Nas escolinhas do PSG, Messi é idolatrado e traz mais alunos, mas Neymar ainda reina

PSG Academy tem 20 unidades no Brasil com cerca de quatro mil alunos e planeja abrir mais 100 em três anos

Ricardo Magatti, O Estado de S.Paulo

28 de agosto de 2021 | 14h00

Lionel Messi não impactou somente os cofres do Paris Saint-Germain, mais cheios com as vendas de camisas, e as redes sociais, com fãs de vários países que passaram a acompanhar os conteúdos digitais do clube graças ao craque argentino. A chegada do jogador eleito seis vezes o melhor do mundo afetou também as escolinhas de futebol do PSG. Elas ganharam novos alunos, de 4 a 19 anos, que jogam no mesmo “time” que o camisa 30.

A PSG Academy registrou em agosto um aumento de 25% de matrículas nas três unidades de São Paulo - Pompeia, Pinheiros e Laguna. Os números ainda serão consolidados e é provável que essa procura seja maior, ressalta a diretora de marketing da PSG Academy, Marion Conseil.

“Obviamente, já estamos observando um efeito direto, muito concreto, tanto para o PSG quanto para a PSG Academy no Brasil”, resume Marion ao Estadão. Ela conta que os alunos sentem-se motivados por fazer parte, de algum modo, do clube em que joga o astro argentino. “Messi representa a excelência, um dos valores principais da nossa escola”.

As escolinhas de futebol do PSG estão espalhadas em 15 países. São 105 unidades em 65 cidades ao redor do mundo e cerca de 20 mil alunos. No Brasil, 4 mil crianças e jovens matriculados jogam em 20 unidades distribuídas em 13 cidades. O País foi o primeiro fora da França a abrir uma unidade da PSG Academy, no Rio de Janeiro. 

Contratação mais cara da história do futebol mundial, Neymar chegou a Paris em 2017 e sua vinda impulsionou a abertura de mais unidades no Brasil. Em setembro, será inaugurada a 21ª, em Salvador. Agora, com Messi, existe um plano ambicioso de expansão. “Esperamos um ciclo virtuoso para os próximos meses e anos”, diz Marion.

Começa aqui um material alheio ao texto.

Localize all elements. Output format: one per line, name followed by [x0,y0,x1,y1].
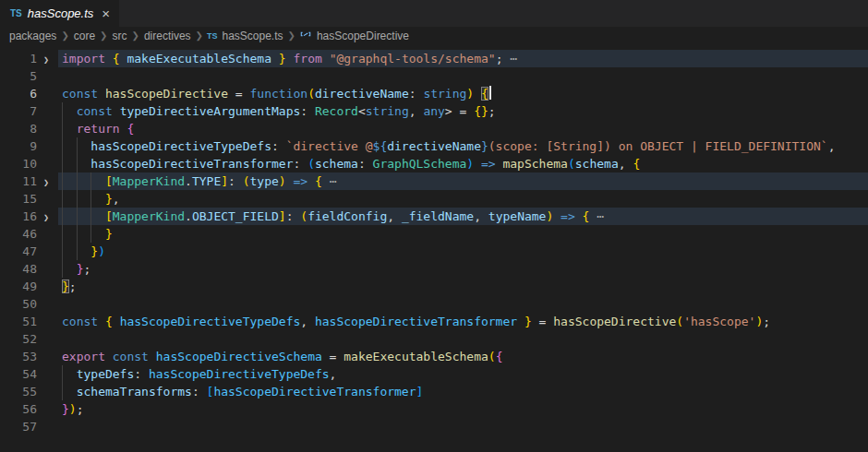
token: { [496,350,503,363]
token: fieldConfig [307,209,387,223]
code-line[interactable]: 52 [0,330,868,348]
token: < [358,104,366,118]
token: , [330,367,337,381]
token: { [633,157,640,171]
code-line[interactable]: 8 return { [0,120,868,137]
indent-guide [62,155,63,172]
code-line[interactable]: 9 hasScopeDirectiveTypeDefs: `directive … [0,137,868,155]
token: any [423,104,444,118]
token: { [315,174,322,188]
token: ; [83,262,90,276]
indent-guide [90,190,91,208]
code-line[interactable]: 6const hasScopeDirective = function(dire… [0,85,868,102]
code-line[interactable]: 49}; [0,278,868,295]
code-line[interactable]: 1❯import { makeExecutableSchema } from "… [0,50,868,67]
token: => [481,157,496,171]
token: ⋯ [597,209,604,223]
token: function [250,87,308,101]
token: , [619,157,633,171]
token: = [322,350,344,363]
token [62,227,105,241]
code-line[interactable]: 57 [0,418,868,435]
fold-chevron-icon[interactable]: ❯ [43,208,49,226]
token: { [105,315,113,328]
token: OBJECT_FIELD [192,209,279,223]
breadcrumb-item-core[interactable]: core [73,30,96,42]
fold-chevron-icon[interactable]: ❯ [43,51,49,68]
chevron-right-icon: ❯ [288,30,295,41]
token [286,174,294,188]
indent-guide [62,102,63,120]
token: export [62,350,105,363]
token: type [250,174,279,188]
code-lines[interactable]: 1❯import { makeExecutableSchema } from "… [0,44,868,435]
token: hasScopeDirective [105,87,228,101]
code-line[interactable]: 11❯ [MapperKind.TYPE]: (type) => { ⋯ [0,172,868,190]
token: ( [307,87,315,101]
token: , [828,139,836,153]
code-line[interactable]: 47 }) [0,243,868,260]
token: MapperKind [113,209,185,223]
code-text: }) [62,243,105,260]
code-line[interactable]: 46 } [0,225,868,243]
token: from [293,52,321,65]
line-number: 11 [0,172,37,190]
text-cursor [489,86,491,100]
token: = [532,315,553,328]
token: . [185,174,192,188]
code-line[interactable]: 15 }, [0,190,868,208]
code-line[interactable]: 16❯ [MapperKind.OBJECT_FIELD]: (fieldCon… [0,208,868,225]
breadcrumb-item-directives[interactable]: directives [143,30,192,42]
code-text: [MapperKind.OBJECT_FIELD]: (fieldConfig,… [62,208,604,225]
close-icon[interactable]: × [102,6,110,20]
token: : [228,174,243,188]
token: } [90,244,98,258]
breadcrumb-item-symbol[interactable]: hasScopeDirective [316,30,410,42]
code-line[interactable]: 53export const hasScopeDirectiveSchema =… [0,348,868,365]
token: ( [568,157,575,171]
chevron-right-icon: ❯ [100,30,107,41]
chevron-right-icon: ❯ [196,30,203,41]
code-line[interactable]: 48 }; [0,260,868,278]
token: : [293,157,307,171]
token: makeExecutableSchema [127,52,271,65]
line-number: 56 [0,400,37,418]
token: mapSchema [502,157,567,171]
code-line[interactable]: 7 const typeDirectiveArgumentMaps: Recor… [0,102,868,120]
indent-guide [62,172,63,190]
code-line[interactable]: 10 hasScopeDirectiveTransformer: (schema… [0,155,868,172]
token: hasScopeDirectiveTypeDefs [149,367,330,381]
code-line[interactable]: 56}); [0,400,868,418]
breadcrumb-item-packages[interactable]: packages [8,30,57,42]
token: , [387,209,402,223]
token: directiveName [387,139,481,153]
token: ( [300,209,307,223]
indent-guide [62,243,63,260]
token: } [279,52,286,65]
code-line[interactable]: 51const { hasScopeDirectiveTypeDefs, has… [0,313,868,330]
code-text: const { hasScopeDirectiveTypeDefs, hasSc… [62,313,770,330]
tab-hasscope[interactable]: TS hasScope.ts × [0,0,119,27]
line-number: 8 [0,120,37,137]
token: => [294,174,308,188]
code-line[interactable]: 50 [0,295,868,313]
code-line[interactable]: 54 typeDefs: hasScopeDirectiveTypeDefs, [0,365,868,383]
indent-guide [62,137,63,155]
line-number: 16 [0,208,37,225]
code-text: export const hasScopeDirectiveSchema = m… [62,348,502,365]
token: ) [466,157,474,171]
fold-chevron-icon[interactable]: ❯ [43,173,49,191]
line-number: 53 [0,348,37,365]
breadcrumb-item-file[interactable]: hasScope.ts [221,30,283,42]
token: directiveName [315,87,409,101]
token [307,174,315,188]
token: [ [105,174,113,188]
breadcrumb-item-src[interactable]: src [112,30,128,42]
code-line[interactable]: 5 [0,67,868,85]
line-number: 7 [0,102,37,120]
token: } [524,315,532,328]
token: const [77,104,113,118]
token [62,209,105,223]
token: hasScopeDirectiveTransformer [90,157,293,171]
code-line[interactable]: 55 schemaTransforms: [hasScopeDirectiveT… [0,383,868,400]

O objetivo é abrir mais 100 unidades em 3 anos no Brasil, “com a ambição de ser referência no mercado de escolas de futebol no País”.

O Estadão visitou uma das unidades, a de Pinheiros, inaugurada no fim de maio. Para jogar lá duas vezes por semana, os alunos pagam R$ 350 por mês, além do material esportivo. A metodologia utilizada é a mesma implementada nas categorias de base do clube francês. A ideia, dizem os treinadores, é “desenvolver atletas inteligentes” e o ensino é voltado para que os jogadores entendam o jogo e saibam analisar as informações mais importantes para tomar as melhores decisões dentro de campo.

Em Pinheiros, entre os técnicos, há duas mulheres. E a reportagem também notou a presença feminina nas aulas. Na Pompeia, a unidade mais antiga na capital paulista, aberta desde 2017, existe, inclusive, um time inteiro formado por meninas, que faz parte do “Juntas, Somos Futebol”, projeto voltado para o futebol feminino. Embora o objetivo das escolinhas não seja revelar jogadores e jogadoras, alguns se destacam a ponto de ganharem chance nos clubes. E há até atletas chamadas para as seleções de base, casos de Iara Dantas, Ana Júlia e Luana Gusmão. As três são ex-alunas da PSG Academy e recentemente foram convocadas para a seleção brasileira feminina sub-17.

As meninas e os meninos são fãs de Messi, mas ainda mais de Neymar. A reportagem constatou, ao falar com eles, que o brasileiro é o ídolo da maior parte dos garotos e garotas das escolinhas do PSG no Brasil.

As poucas exceções são Cauê e Pedro, que treinam na unidade da Pompeia. Os dois são filhos do meia-atacante Dudu, do Palmeiras, e têm, obviamente, o pai como ídolo. “O Pedro dá show. Tem 7 anos, mas joga com os mais velhos”, conta Paulo Pinto, gerente da PSG Academy. 

Paulo, 57 anos, cuida das operações das franquias em São Paulo. Após as dificuldades provocadas pela pandemia, ele é otimista quanto ao futuro das escolas. Parte da de Pinheiros está em reforma e ainda vai ganhar a identidade visual do PSG.